The various drugs we’ve come to love and hate elicit electrochemical responses in the brain; we take the drugs to elicit the responses. Everything else is just a side effect, from driving the car up a tree to cardiac arrest, physical addiction, gang warfare, and imprisonment. In simple laboratories, without any assistance from computers, white rats with electrode brain implants have for many years been happily stimulating themselves into exhaustion and even death by foregoing sleep and food in their quest for a good jolt. Brain surgery on wide-awake human subjects has demonstrated far more intriguing capabilities in humans as the surgeon delves here and there with a simple, low-voltage electric probe.
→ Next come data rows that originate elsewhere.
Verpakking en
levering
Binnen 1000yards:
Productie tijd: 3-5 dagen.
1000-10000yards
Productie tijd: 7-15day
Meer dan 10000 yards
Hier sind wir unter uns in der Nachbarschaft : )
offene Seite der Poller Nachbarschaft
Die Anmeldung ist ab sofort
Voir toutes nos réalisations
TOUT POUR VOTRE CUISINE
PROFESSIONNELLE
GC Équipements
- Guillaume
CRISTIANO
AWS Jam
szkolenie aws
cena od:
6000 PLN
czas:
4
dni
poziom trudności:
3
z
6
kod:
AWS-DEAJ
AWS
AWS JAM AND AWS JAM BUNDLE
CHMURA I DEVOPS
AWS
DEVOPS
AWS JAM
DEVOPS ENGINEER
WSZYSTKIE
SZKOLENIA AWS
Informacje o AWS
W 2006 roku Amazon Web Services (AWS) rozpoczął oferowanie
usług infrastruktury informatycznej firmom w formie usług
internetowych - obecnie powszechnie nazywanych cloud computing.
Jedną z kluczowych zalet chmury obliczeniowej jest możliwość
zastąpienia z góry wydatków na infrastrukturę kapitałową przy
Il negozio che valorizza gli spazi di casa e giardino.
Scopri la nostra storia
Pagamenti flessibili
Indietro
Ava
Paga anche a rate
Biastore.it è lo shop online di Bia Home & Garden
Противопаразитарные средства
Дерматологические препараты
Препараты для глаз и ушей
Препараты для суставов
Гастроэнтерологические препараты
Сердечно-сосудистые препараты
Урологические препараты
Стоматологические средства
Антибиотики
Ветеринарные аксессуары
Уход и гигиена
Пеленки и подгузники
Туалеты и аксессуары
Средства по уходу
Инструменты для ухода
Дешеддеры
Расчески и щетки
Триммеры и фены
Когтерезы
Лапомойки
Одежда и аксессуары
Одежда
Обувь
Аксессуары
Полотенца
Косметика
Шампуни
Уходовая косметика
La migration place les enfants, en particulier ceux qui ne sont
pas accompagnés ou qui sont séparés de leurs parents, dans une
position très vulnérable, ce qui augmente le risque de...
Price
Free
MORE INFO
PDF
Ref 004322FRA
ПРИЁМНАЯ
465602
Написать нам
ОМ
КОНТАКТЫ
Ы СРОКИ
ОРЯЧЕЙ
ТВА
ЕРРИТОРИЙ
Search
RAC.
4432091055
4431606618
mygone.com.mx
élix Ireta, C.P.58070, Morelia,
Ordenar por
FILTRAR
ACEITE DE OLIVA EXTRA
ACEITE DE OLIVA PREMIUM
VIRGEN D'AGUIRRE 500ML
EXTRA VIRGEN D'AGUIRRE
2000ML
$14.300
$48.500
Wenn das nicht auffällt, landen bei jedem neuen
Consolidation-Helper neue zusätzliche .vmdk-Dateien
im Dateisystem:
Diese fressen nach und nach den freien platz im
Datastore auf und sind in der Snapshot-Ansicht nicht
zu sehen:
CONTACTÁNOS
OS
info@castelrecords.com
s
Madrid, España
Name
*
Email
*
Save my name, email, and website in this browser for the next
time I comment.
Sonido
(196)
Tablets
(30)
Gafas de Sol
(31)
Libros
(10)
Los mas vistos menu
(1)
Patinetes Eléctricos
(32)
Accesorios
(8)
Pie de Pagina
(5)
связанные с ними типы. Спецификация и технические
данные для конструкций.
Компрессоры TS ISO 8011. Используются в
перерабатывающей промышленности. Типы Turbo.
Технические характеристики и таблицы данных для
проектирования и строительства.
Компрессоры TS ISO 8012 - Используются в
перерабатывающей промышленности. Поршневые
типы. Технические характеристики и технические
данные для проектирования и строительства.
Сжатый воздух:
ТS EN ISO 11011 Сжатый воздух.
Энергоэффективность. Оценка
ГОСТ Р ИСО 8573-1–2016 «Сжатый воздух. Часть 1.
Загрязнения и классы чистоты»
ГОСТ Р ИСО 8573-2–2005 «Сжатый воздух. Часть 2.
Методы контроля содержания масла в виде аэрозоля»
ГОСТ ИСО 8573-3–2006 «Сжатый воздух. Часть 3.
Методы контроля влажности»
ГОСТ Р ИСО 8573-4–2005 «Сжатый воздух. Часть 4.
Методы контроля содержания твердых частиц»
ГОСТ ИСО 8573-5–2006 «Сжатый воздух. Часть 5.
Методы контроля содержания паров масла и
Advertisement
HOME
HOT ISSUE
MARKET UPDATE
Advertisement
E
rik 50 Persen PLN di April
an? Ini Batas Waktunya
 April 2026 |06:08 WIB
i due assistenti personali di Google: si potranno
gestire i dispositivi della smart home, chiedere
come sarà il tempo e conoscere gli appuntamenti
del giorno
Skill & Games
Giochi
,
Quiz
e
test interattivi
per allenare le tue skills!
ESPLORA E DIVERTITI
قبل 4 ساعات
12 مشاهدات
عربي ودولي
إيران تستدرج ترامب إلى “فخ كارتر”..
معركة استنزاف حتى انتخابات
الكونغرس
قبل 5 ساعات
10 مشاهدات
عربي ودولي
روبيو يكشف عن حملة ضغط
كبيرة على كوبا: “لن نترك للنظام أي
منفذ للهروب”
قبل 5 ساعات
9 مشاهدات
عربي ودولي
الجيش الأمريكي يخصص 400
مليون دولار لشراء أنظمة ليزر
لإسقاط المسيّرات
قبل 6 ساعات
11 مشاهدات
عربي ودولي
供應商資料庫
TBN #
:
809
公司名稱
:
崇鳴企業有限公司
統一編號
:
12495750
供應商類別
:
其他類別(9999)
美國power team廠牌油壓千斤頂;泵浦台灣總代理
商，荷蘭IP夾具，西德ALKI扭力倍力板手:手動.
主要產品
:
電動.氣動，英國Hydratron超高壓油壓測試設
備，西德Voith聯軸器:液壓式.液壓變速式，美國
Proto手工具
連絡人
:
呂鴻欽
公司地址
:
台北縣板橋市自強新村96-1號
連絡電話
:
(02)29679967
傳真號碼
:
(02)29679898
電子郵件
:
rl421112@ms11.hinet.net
Currently, direct brain access requires physically removing the top of the skull. Humans do not yet come from the factory “cable ready,” though we soon may. There is speculation that everyone will one day receive at birth a direct brain interface implant, programmed, for example, with a lifetime telephone, medical information, and an auto-locator. There are lots of options in the meantime, however. In the nearer future, various areas of the brain — dedicated to specific conscious experience or, more powerfully, to the wide-open frontiers of dream experience — could be addressed by exquisitely tuned audio frequencies, high-energy nuclei radiation, or proton beams, making targeted areas of cerebral activity as accessible as TV channels.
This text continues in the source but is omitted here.